Suatu hari aku dikenalkan oleh temanku pada seorang cowok bernama Yoga. Entah kenapa pertama melihatnya hatiku langsung tertarik, tapi nggak mungkin juga aku duluan mengungkapkan rasa itu. Hampir tiap hari kami bertemu. Meskipun belum resmi pacaran, karena kehadiran Yoga diriku sudah mulai melupakan kenangan buruk pernah terjadi. Hatiku sangat berharap suatu ketika Yoga mengungkap perasaannya padaku, tapi tidak tahu kapan akan terjadi.

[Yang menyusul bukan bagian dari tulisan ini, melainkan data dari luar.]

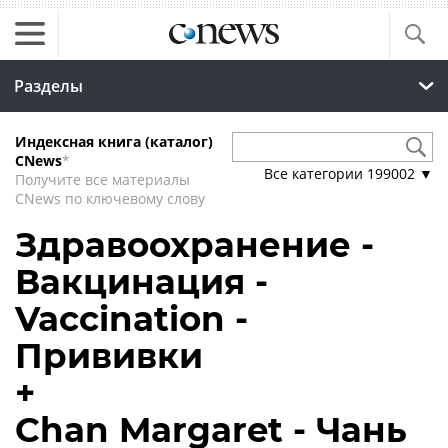
Разделы
Индексная книга (каталог)
CNews
*
Все категории
199002
▼
Получите все материалы
CNews по ключевому слову
Здравоохранение -
Вакцинация -
Vaccination -
Прививки
+
Chan Margaret - Чань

Keinginanku pun terwujud, Dua minggu kemudian Yoga mengungkapkan perasaannya padaku. Pucuk dicinta ulam tiba. Dengan senang hati akupun menerima cintanya, karena memang itulah harapan hati ku. Kami menjalani hari-hari dengan penuh kebahagiaan. “Tidak ada lagi yang kupikirkan saat ini selain kerja dan kamu Vit” kata-kata bijak tersebut seringkali diucapkan Yoga padaku
Tiga bulan menjalin hubungan denganku, Yoga mulai menunjukkan keseriusannya. Dia memperkenalkanku pada kedua orang tuanya. Yoga juga ingin menemui kedua orang tuaku untuk melamar. Tapi diriku belum bisa memastikan kapan waktunya karena papa belum pulang dari Medan. Tapi mama sudah aku kasih tahu tentang hubunganku dengan Yoga bahwa kami akan segera menikah.

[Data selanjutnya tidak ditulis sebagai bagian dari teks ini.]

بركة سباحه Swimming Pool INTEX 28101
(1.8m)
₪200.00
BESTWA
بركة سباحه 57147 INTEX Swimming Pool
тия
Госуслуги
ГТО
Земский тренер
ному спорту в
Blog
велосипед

Mamaku sebenarnya masih ragu pada keputusanku untuk menikah karena sudah sering kali merencanakan hal begini sebelumnya, tapi selalu gagal! Aku berharap kali ini rencana pernikahanku tidak gagal lagi karena hatiku begitu mencintai Yoga, begitupun Yoga. Dia juga sangat mencintaiku. Aku berjanji tak akan membuka hatiku untuk orang lain. Karena hanya Yoga ada dalam pikiran juga perasaanku saat ini. Akupun juga sudah mempersiapkan segala sesuatu untuk pernikahan kami nanti, mulai dari tempat tidur, gaun pengantin semuanya sudah ku pesan.

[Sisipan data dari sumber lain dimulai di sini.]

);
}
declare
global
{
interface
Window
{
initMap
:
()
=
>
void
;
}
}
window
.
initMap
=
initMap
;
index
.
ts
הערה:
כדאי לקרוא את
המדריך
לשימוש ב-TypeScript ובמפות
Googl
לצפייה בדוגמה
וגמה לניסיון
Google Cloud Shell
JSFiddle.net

Yoga segalanya dan takkan pernah tergantikan. Kata-kata itu sering kali ku ucapkan pada teman-temanku. Namun anehnya, kenapa temanku malah mengejek? Terutama Siska. Sudahlah! Aku tidak terlalu memikirkan hal tersebut. Toh, yang penting kami saling mencintai. Suatu hari, ketika pulang kerja, aku kaget melihat mantan pacar berdiri di depan kosku. Aku tidak mempedulikannya. Tapi ketika hendak masuk ke kos dia menahan lalu meminta maaf padaku. Dia menyesali semua yang telah dilakukannya padaku “nggak ada yang perlu disesali, semua sudah berlalu, jadi biarlah berlalu! Aku sudah memaafkan abang, tapi untuk kembali aku nggak bisa! Bentar lagi aku akan menikah bang” ucapku sambil meninggalkannya.